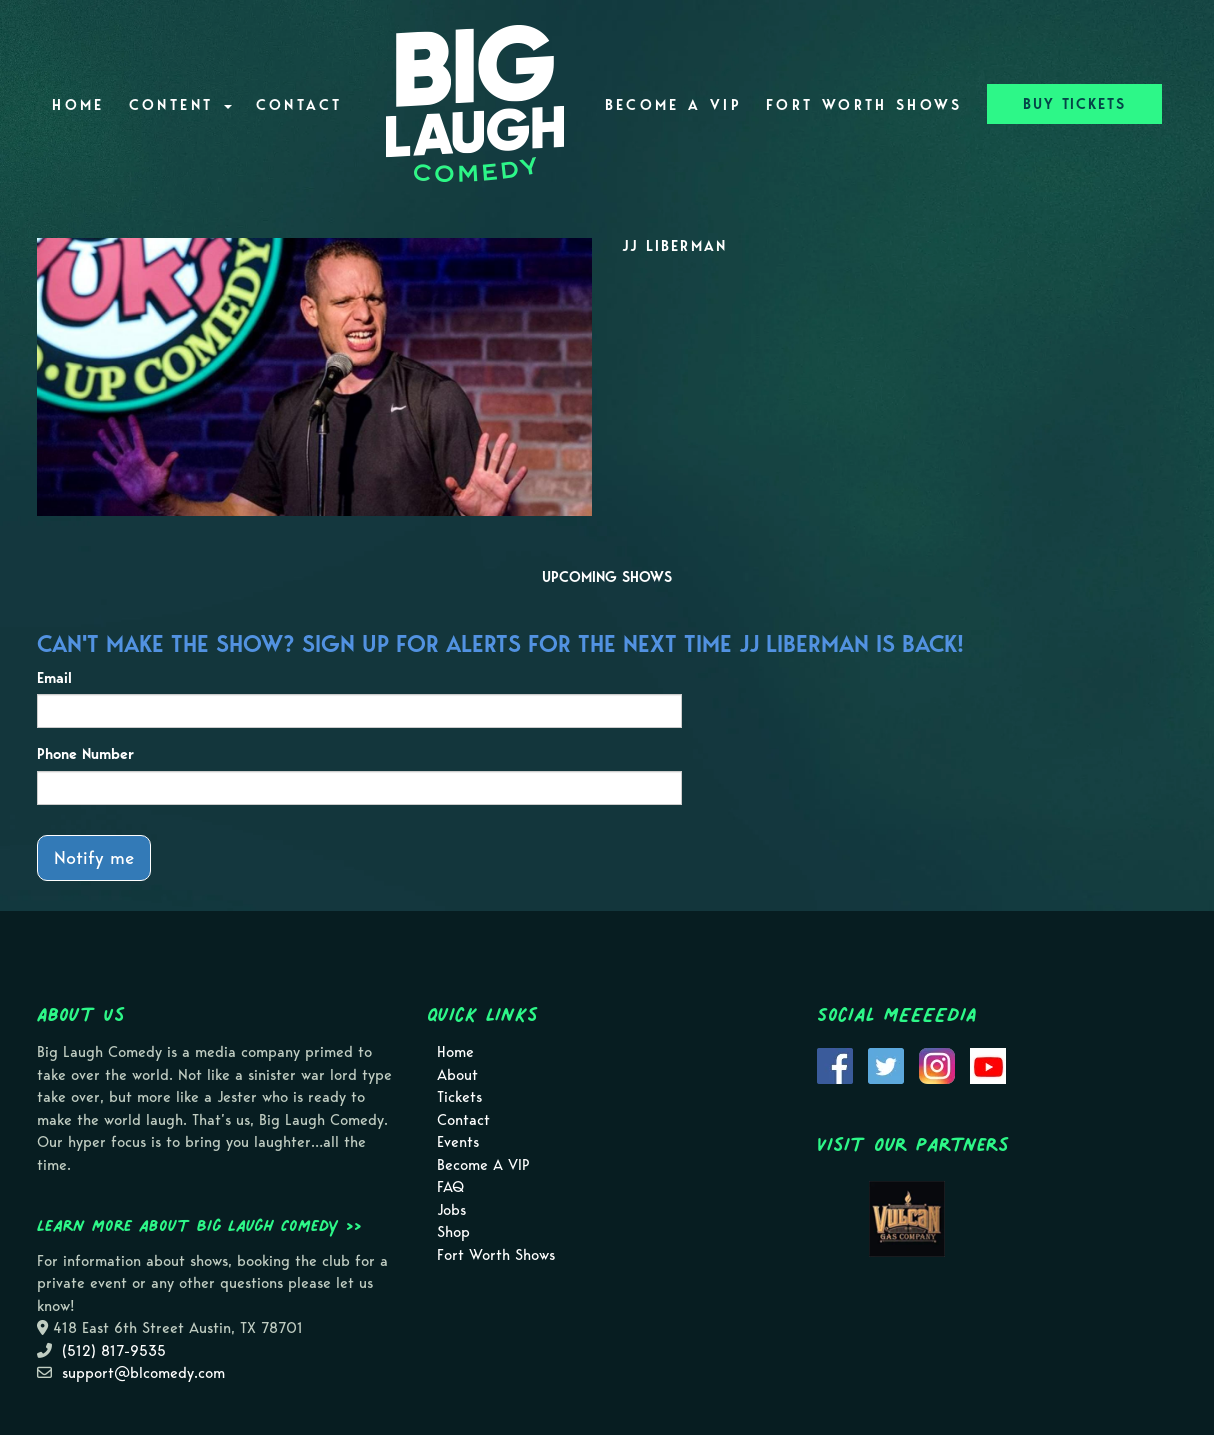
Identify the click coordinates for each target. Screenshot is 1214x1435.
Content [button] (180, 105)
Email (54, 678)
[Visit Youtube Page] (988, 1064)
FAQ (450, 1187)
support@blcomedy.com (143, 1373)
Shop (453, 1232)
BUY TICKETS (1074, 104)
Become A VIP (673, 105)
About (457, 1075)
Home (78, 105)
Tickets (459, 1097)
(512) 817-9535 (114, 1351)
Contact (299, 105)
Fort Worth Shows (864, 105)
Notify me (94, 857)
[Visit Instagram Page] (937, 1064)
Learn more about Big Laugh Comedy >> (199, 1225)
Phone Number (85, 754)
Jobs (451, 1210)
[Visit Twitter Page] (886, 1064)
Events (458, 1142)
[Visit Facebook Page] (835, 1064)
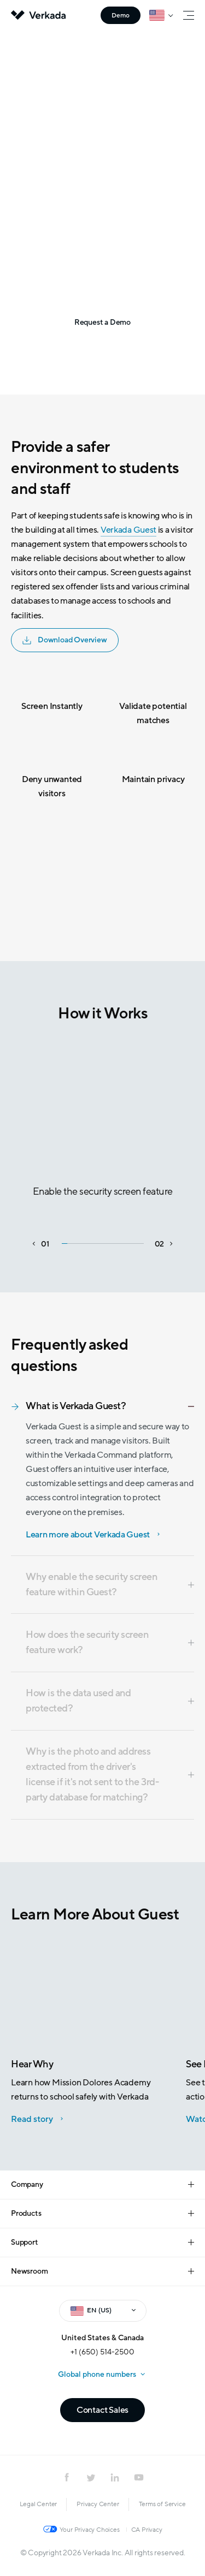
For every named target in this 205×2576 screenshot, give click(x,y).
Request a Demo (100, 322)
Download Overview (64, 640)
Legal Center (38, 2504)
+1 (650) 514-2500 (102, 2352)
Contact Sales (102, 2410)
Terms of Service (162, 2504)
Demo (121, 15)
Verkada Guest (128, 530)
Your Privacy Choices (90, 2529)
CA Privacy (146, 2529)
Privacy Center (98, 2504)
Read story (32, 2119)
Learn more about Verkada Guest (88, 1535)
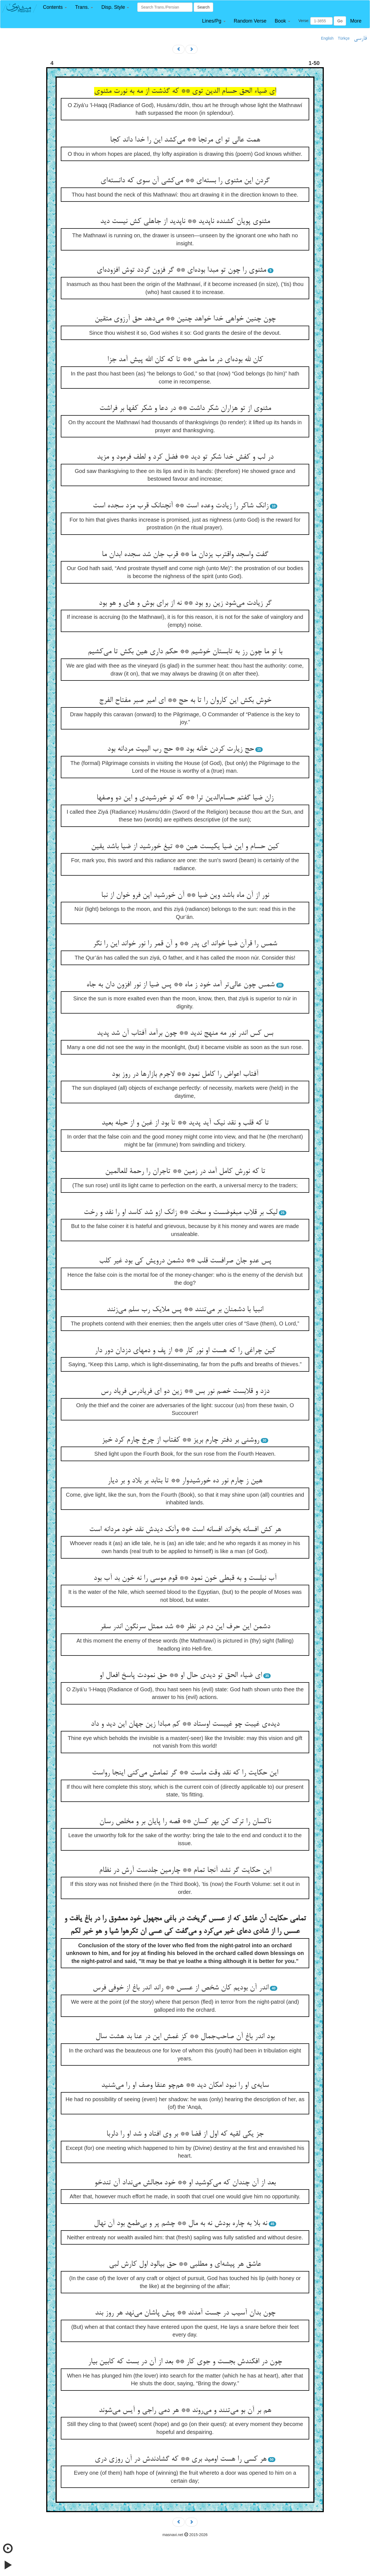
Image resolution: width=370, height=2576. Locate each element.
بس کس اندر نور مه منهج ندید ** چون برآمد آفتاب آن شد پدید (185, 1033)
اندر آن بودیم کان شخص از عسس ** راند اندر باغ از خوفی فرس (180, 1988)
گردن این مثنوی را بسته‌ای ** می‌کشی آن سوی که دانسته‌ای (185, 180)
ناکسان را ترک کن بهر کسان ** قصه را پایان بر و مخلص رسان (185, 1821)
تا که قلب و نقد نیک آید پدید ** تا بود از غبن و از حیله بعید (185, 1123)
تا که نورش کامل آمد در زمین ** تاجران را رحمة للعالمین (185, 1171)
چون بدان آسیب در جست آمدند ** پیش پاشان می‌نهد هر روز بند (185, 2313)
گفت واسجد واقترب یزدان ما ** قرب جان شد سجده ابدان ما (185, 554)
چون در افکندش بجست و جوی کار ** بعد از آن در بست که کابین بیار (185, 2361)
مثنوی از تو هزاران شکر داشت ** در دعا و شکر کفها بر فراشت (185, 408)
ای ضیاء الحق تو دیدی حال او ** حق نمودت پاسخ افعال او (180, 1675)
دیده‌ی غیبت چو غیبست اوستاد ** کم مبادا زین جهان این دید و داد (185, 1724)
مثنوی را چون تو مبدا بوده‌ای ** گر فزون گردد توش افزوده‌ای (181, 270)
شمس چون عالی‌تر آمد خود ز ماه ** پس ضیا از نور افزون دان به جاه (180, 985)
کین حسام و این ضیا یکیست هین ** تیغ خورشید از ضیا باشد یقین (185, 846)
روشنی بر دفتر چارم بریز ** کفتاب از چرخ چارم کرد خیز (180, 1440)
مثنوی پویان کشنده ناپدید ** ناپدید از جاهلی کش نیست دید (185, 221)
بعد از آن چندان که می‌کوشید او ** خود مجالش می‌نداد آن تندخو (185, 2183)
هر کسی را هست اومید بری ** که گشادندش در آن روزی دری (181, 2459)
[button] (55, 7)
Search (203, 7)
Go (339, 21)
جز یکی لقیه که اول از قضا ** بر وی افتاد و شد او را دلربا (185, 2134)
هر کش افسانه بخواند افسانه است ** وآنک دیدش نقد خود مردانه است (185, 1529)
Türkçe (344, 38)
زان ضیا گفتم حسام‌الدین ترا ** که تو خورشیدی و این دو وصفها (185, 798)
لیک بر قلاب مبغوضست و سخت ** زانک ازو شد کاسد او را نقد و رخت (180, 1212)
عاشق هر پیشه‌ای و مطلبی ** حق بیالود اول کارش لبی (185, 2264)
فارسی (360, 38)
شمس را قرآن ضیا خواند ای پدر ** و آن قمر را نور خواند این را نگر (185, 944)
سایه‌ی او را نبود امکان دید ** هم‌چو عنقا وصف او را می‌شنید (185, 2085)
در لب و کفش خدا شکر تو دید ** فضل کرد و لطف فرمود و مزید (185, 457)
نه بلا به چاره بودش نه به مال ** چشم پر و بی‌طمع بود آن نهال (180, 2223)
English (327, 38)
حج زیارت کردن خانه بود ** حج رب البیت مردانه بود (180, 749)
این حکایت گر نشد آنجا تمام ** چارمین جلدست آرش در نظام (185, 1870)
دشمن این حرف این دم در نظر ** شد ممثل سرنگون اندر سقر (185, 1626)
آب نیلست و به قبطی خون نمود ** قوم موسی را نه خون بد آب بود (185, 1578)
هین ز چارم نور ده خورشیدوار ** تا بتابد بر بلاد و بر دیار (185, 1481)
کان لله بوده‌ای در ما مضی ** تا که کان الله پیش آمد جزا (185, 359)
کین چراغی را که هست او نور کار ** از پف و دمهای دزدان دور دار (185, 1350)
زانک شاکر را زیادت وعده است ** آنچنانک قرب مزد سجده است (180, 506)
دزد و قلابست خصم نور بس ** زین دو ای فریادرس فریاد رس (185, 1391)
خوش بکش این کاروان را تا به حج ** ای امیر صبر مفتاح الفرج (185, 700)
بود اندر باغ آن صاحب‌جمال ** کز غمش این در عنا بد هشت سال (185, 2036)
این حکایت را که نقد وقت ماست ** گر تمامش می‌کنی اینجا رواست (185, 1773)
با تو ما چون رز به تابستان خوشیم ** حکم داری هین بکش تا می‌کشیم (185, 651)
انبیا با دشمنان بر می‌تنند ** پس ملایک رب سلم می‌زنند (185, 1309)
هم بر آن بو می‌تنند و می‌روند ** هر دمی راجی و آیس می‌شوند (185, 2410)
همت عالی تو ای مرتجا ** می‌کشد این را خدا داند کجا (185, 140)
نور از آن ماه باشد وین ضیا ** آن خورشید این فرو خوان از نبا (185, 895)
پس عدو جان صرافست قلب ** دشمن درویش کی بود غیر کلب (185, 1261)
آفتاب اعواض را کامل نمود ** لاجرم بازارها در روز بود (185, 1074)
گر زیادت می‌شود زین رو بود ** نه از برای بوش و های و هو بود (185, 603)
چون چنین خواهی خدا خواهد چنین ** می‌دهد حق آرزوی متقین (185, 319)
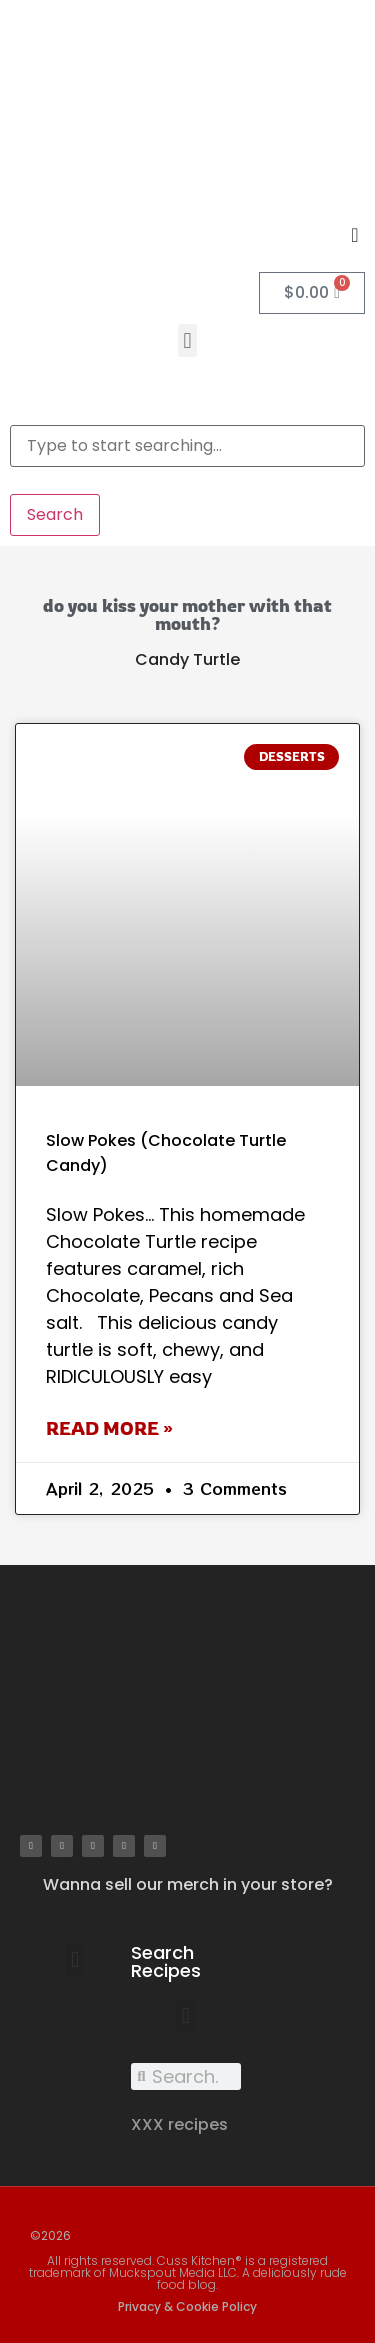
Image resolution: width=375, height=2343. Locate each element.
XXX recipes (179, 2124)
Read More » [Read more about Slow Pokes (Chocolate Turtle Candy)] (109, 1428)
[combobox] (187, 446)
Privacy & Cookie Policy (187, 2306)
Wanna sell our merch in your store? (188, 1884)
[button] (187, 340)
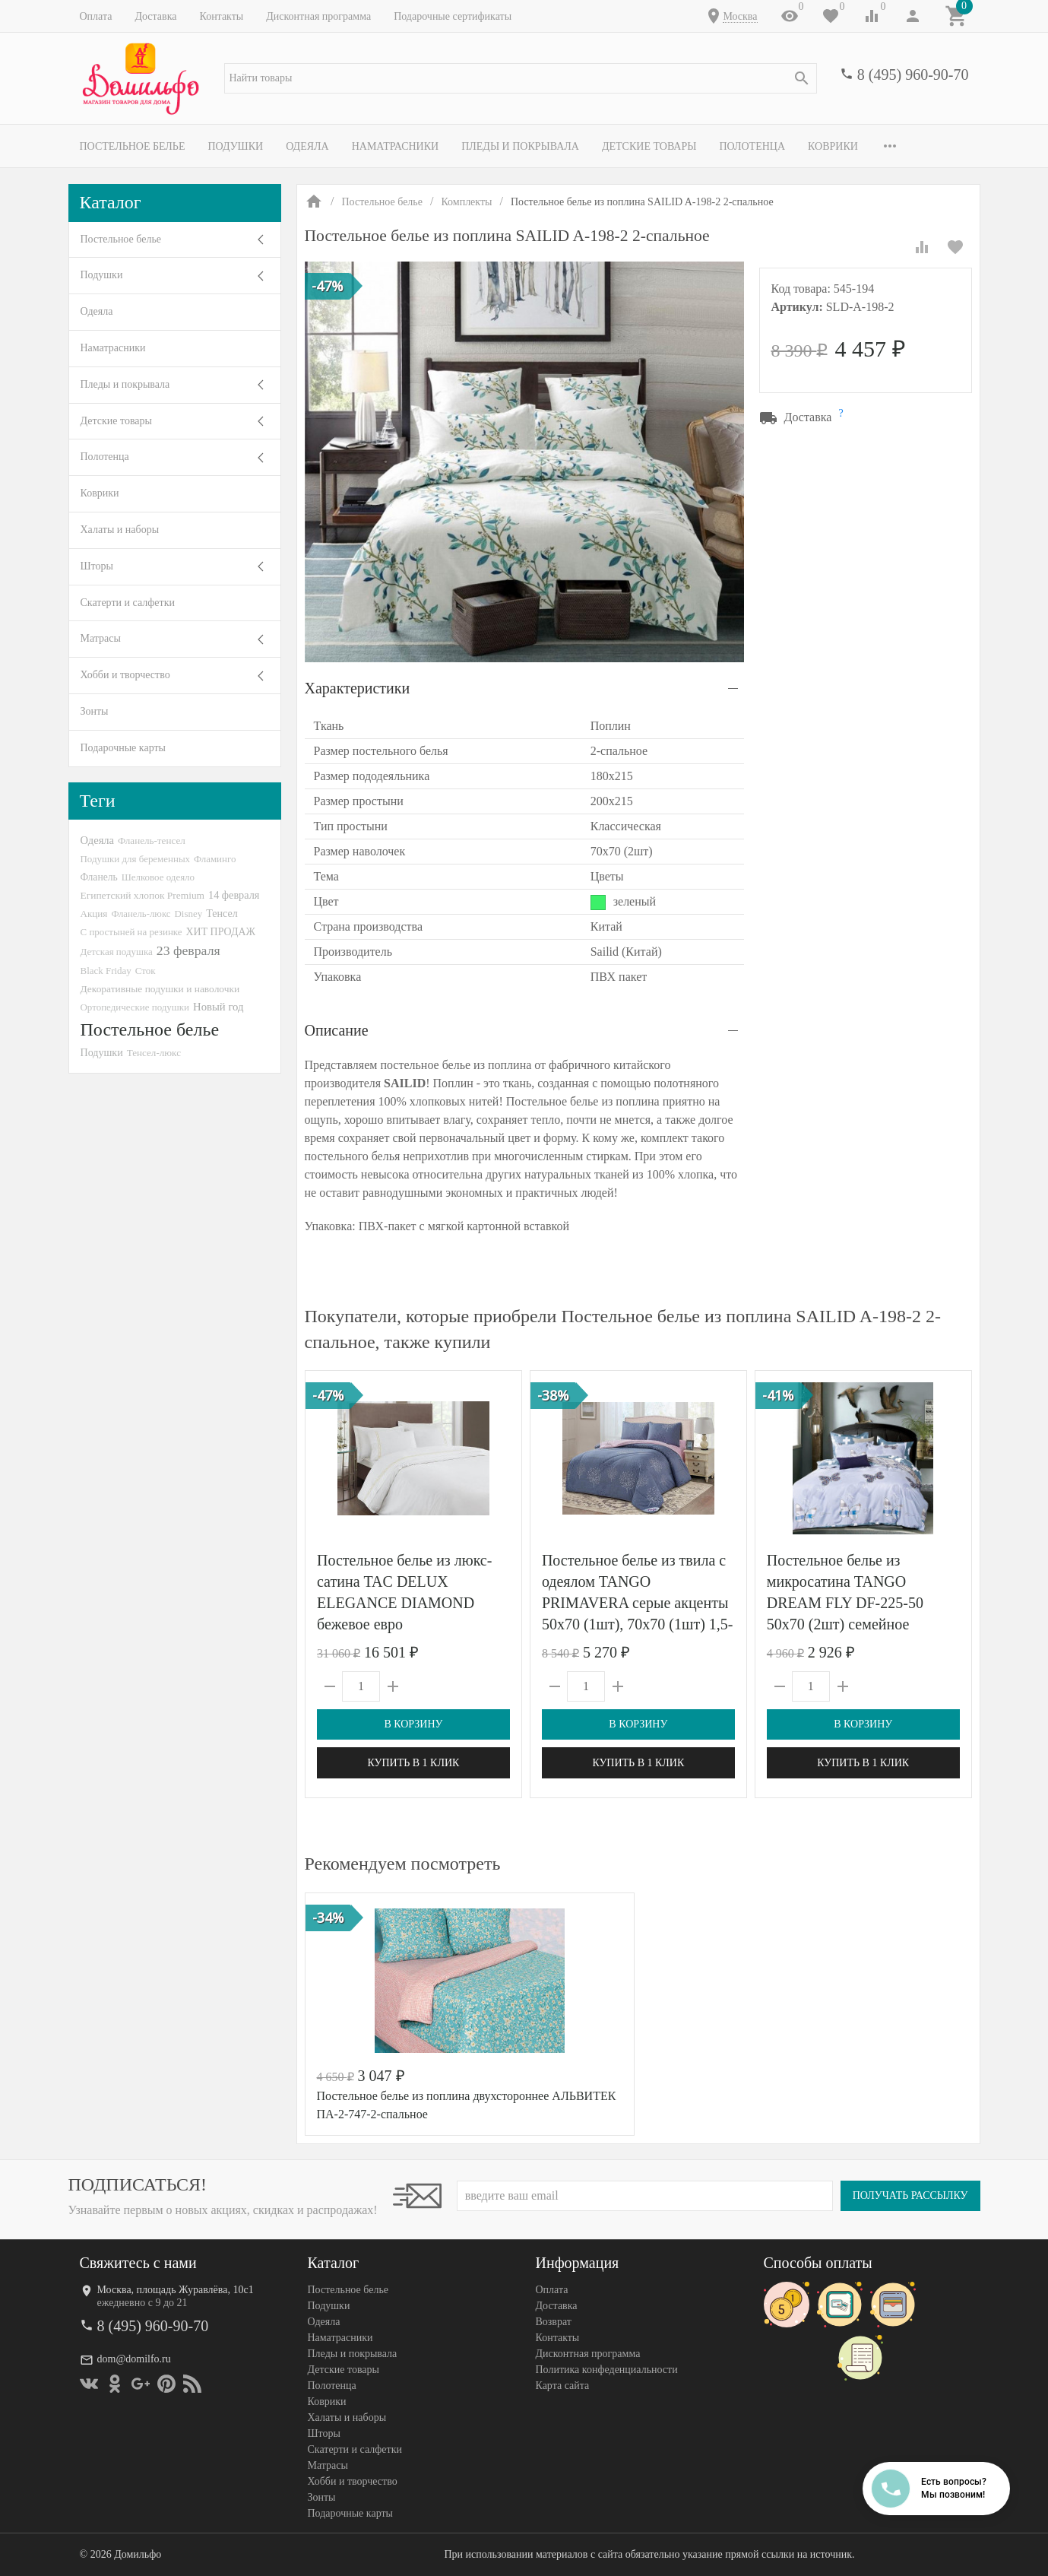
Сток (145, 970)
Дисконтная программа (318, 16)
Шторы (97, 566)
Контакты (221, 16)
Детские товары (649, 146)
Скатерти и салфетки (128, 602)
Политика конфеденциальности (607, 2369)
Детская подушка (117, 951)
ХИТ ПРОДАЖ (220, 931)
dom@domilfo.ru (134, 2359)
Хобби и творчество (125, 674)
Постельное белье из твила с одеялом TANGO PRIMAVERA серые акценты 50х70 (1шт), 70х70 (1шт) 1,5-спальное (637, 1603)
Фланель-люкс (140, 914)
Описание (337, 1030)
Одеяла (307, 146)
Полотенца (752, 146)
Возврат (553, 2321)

▬▬▬▬▬▬

The word "target" may appear in several lines of the data; count those lines and give only the number.

**REPLY**
2